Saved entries
-- Opening Marker --

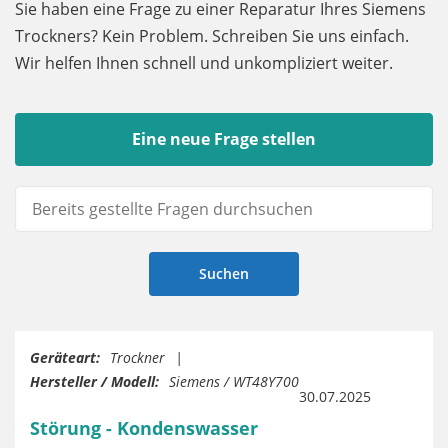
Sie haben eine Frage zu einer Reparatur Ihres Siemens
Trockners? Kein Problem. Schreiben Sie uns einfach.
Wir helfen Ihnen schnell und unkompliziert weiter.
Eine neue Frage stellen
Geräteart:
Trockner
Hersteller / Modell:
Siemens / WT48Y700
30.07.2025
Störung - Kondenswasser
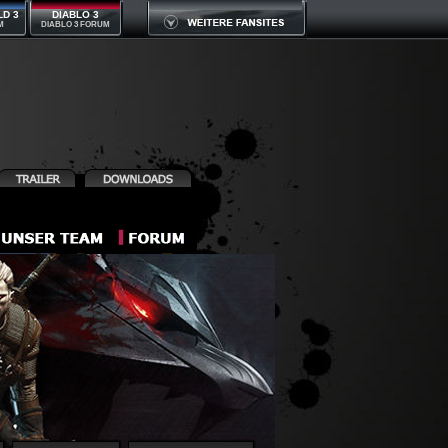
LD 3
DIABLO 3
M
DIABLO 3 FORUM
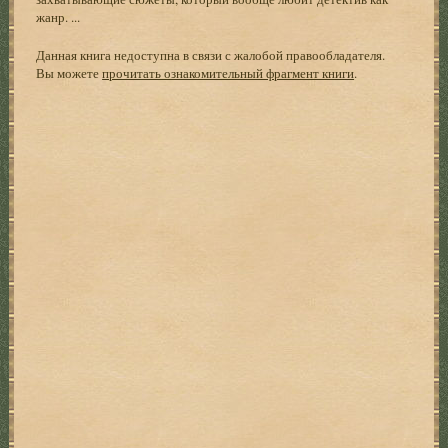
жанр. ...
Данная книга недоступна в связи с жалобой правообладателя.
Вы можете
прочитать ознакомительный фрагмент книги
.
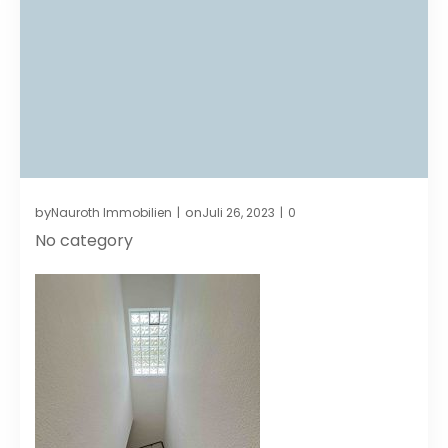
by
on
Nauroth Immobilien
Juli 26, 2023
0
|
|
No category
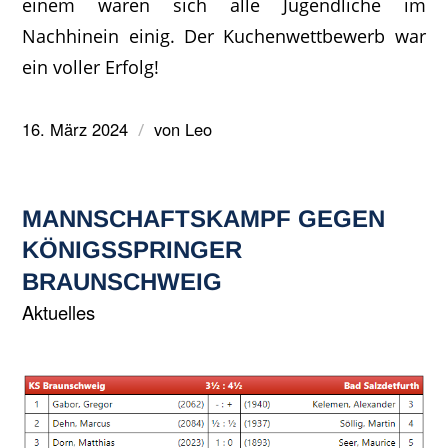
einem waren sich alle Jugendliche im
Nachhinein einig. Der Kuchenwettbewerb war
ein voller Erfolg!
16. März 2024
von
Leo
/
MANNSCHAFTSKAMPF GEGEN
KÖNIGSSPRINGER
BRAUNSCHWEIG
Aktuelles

-- Closing Marker --
-- Opening Marker --

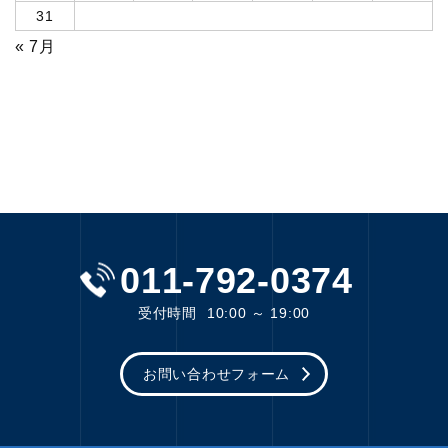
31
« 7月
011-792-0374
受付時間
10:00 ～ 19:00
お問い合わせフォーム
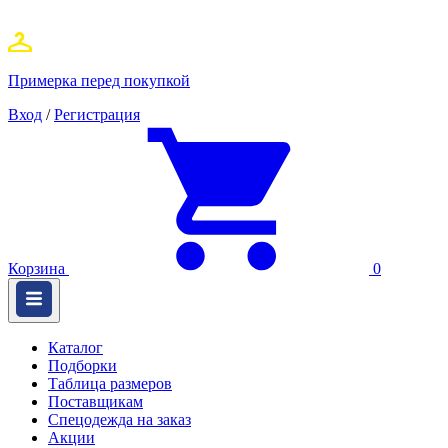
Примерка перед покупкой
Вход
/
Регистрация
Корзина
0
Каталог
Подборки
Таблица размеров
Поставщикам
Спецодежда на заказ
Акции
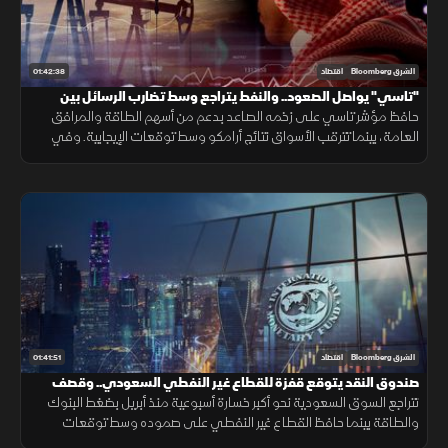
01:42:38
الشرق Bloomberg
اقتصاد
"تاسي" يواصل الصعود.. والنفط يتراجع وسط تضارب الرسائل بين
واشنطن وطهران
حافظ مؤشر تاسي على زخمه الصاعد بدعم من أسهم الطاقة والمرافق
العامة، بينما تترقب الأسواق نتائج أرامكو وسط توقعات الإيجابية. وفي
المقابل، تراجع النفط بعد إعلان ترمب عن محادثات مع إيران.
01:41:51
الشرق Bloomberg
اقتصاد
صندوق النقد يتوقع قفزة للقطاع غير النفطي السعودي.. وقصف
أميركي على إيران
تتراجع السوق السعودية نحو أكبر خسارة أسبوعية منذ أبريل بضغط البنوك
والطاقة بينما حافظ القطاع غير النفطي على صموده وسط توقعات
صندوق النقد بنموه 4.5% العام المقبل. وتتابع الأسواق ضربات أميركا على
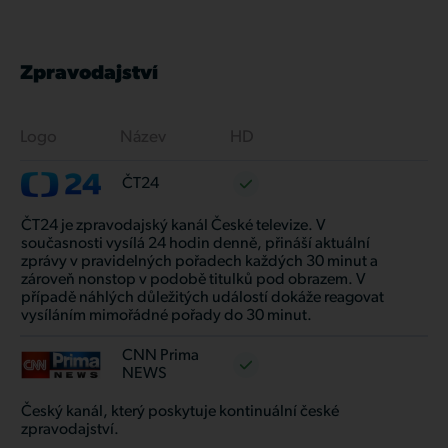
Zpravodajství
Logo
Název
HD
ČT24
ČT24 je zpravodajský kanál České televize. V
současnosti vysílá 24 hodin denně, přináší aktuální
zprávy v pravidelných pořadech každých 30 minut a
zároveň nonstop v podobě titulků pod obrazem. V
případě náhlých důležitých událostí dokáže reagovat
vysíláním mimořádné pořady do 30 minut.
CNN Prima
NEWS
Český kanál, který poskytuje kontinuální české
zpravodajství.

-- Closing Marker --
-- Opening Marker --

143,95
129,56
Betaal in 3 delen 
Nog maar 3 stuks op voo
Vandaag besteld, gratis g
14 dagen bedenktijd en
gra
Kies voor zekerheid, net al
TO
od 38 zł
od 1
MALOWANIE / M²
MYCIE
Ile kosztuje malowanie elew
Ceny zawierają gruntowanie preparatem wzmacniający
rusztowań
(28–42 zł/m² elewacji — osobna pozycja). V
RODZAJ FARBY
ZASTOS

-- Closing Marker --

Determine how many lines above contain "kanál" as a word or string. Give the number alone.

2